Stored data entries

◇ ◇ ◇ ◇ ◇

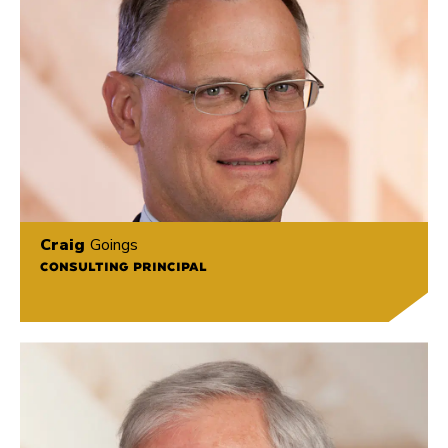
Craig
Goings
CONSULTING PRINCIPAL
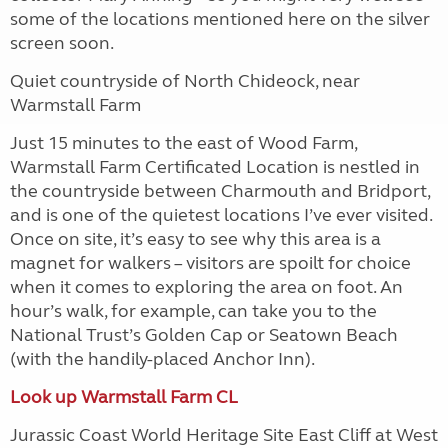
some of the locations mentioned here on the silver
screen soon.
Quiet countryside of North Chideock, near
Warmstall Farm
Just 15 minutes to the east of Wood Farm,
Warmstall Farm Certificated Location is nestled in
the countryside between Charmouth and Bridport,
and is one of the quietest locations I’ve ever visited.
Once on site, it’s easy to see why this area is a
magnet for walkers – visitors are spoilt for choice
when it comes to exploring the area on foot. An
hour’s walk, for example, can take you to the
National Trust’s Golden Cap or Seatown Beach
(with the handily-placed Anchor Inn).
Look up Warmstall Farm CL
Jurassic Coast World Heritage Site East Cliff at West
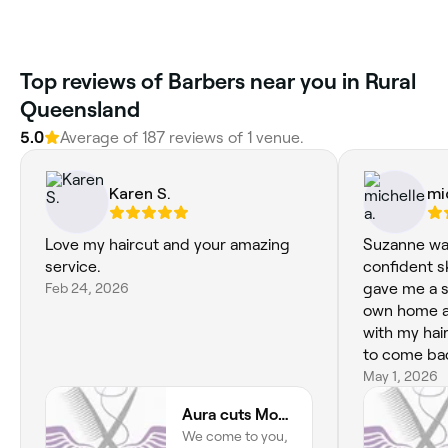
Top reviews of Barbers near you in Rural
Queensland
5.0
Average of 187 reviews of 1 venue.
Karen S.
mi
Love my haircut and your amazing
Suzanne was
service.
confident ski
Feb 24, 2026
gave me a s
own home an
with my hair. I will definitely get
to come back again.
Suzanne!!
May 1, 2026
Aura cuts Mobile Hairdresser
We come to you,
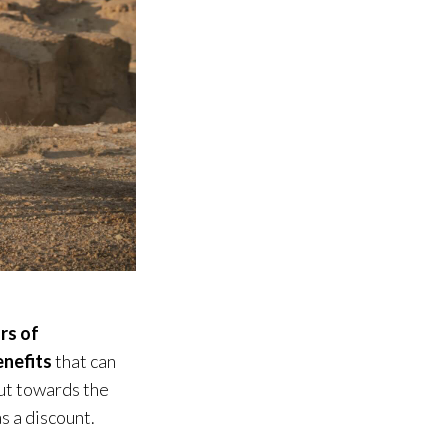
rs of
enefits
that can
ut towards the
as a discount.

◇ ◇ ◇ ◇ ◇

> How to complete this task: Filter the entries above down to the lines that contain "Warmstall".

> Problem solution:
Warmstall Farm
Warmstall Farm Certificated Location is nestled in
Look up Warmstall Farm CL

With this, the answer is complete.